Du compte en dollars d'Ex Clé au Santander, l'UIF a détecté que 490.000 dollars ont été retirés en espèces et que, avant sa fermeture, un virement de 7.900.000 USD a été effectué au Banco Credicoop dans la Ville de Buenos Aires, où l'entreprise opérait également. Le reste des fonds a été transféré à l'étranger. Ainsi, on trouve un virement de 1,1 million de dollars à une société vendant des pneus pour véhicules basée à Miami (Milennium Autoparts INC), qui “n'a pas d'évidence de lien avec l'activité d'Ex Clé SA.

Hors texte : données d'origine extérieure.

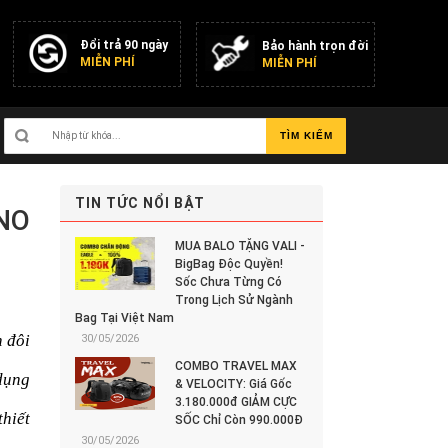
Đổi trả 90 ngày
Bảo hành trọn đời
MIỄN PHÍ
MIỄN PHÍ
TÌM KIẾM
TIN TỨC NỔI BẬT
INO
MUA BALO TẶNG VALI -
BigBag Độc Quyền!
Sốc Chưa Từng Có
Trong Lịch Sử Ngành
Bag Tại Việt Nam
 đôi 
30/05/2026
COMBO TRAVEL MAX
ụng 
& VELOCITY: Giá Gốc
3.180.000đ GIẢM CỰC
thiết 
SỐC Chỉ Còn 990.000Đ
30/05/2026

Des crédits ont également été mentionnés sur un autre compte au Banco Credicoop au premier semestre de 2018 pour 13,7 millions de dollars, dont 4,8 millions d'euros (5,8 millions de dollars) provenaient d'un compte propre en Uruguay. “Bien qu'il ait été détecté qu'Ex Clé SA aurait des clients et/ou des fournisseurs aux États-Unis, il n'est pas indiqué qu'elle aurait opéré commercialement en Uruguay, si bien que les produits bancaires enregistrés dans ce pays auraient pour seul but de canaliser des fonds provenant d'autres pays, en soulignant que, du moins depuis la mi-2017, la totalité des fonds reçus par l'entreprise dans ce pays provenait d'organismes publics vénézuéliens”, lit-on dans le rapport rédigé par les analystes de l'UIF.

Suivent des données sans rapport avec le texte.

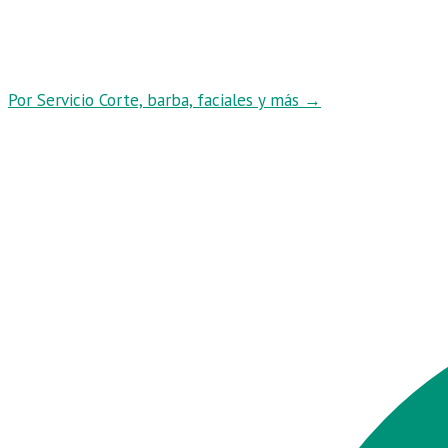
Por Servicio
Corte, barba, faciales y más
→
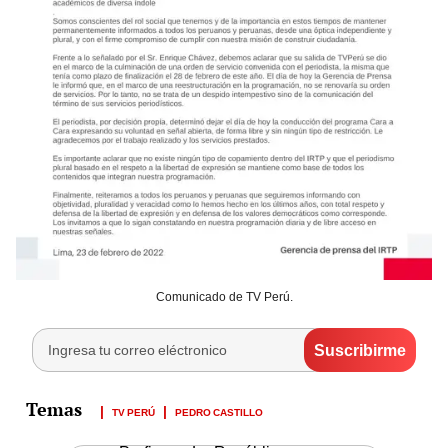
Comunicado de TV Perú.
TV PERÚ
PEDRO CASTILLO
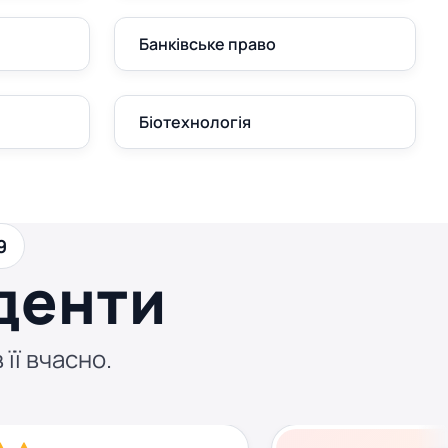
Банківське право
Біотехнологія
9
денти
 її вчасно.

Sur son site, Ex Clé offre des conseils informatiques et des “solutions technologiques” aux entreprises et entités gouvernementales

Depuis le compte d'Ex Clé au Credicoop, des paiements à l'étranger, en 2018, ont été effectués pour un total de 5,2 millions de dollars à des bénéficiaires situés au Venezuela, au Mexique, aux États-Unis et au Panama, entre autres pays. Un de ces destinataires était Ex Clé Solutions Informatiques, sa filiale au Venezuela, à laquelle elle a transféré 1,7 million de dollars. “Pendant que la société argentine percevait à l'extérieur du Venezuela pour les services fournis dans ce pays, elle envoyait des fonds là-bas à une société étroitement liée (99 % du Capital appartiendrait à Guillermo San Agustín, l'un des 2 actionnaires d'Ex Clé SA) et qui se consacrerait à la même activité, les raisons ayant donné lieu à de telles opérations étant floues”, souligne l'UIF dans son rapport.

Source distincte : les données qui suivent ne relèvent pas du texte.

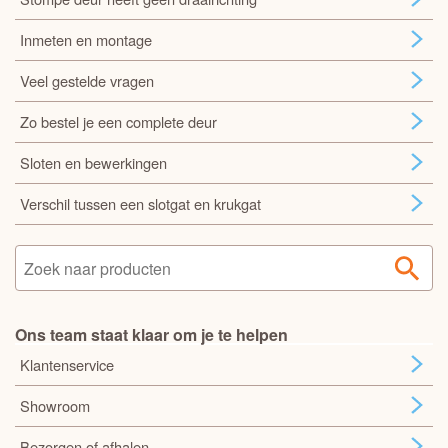
Inmeten en montage
Veel gestelde vragen
Zo bestel je een complete deur
Sloten en bewerkingen
Verschil tussen een slotgat en krukgat
Ons team staat klaar om je te helpen
Klantenservice
Showroom
Bezorgen of afhalen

Les transferts ont également bénéficié à la société pétrolière Venro Corporation (357.509 USD) et à l'entreprise panaméenne Americana de Cauchos (370.240 USD). “Des transferts avec plusieurs destinataires dans différents pays ont été examinés pour l'achat de biens et de services, mettant en évidence la détection de cas dans lesquels l'activité développée par les bénéficiaires des mouvements ne serait pas en relation avec celle de la société sous enquête”, lit-on dans le rapport de l'agence de lutte contre le blanchiment d'argent.

L'UIF a également souligné deux transferts en avril 2018 pour un total de 182.645 USD à un compte de Smartmatic International Holdking BV aux Pays-Bas.

Sanction des États-Unis

Les États-Unis ont inclus Ex-Clé Solutions Biométriques CA, son président, Guillermo San Agustín, et son partenaire Machado Requena, sur la liste des Citoyens Spécialement Désignés (SDN, selon son acronyme en anglais), et leurs actifs sur le territoire nord-américain ont été gelés. La sanction impliquait également l'interdiction pour les citoyens américains de faire des affaires avec eux.

L'accusation contre l'entreprise était celle d'“avoir aidé le Conseil National Électoral, dont Maduro s'est approprié, à acheter des milliers de machines de vote en Chine, en envoyant des paiements à travers le système financier russe”.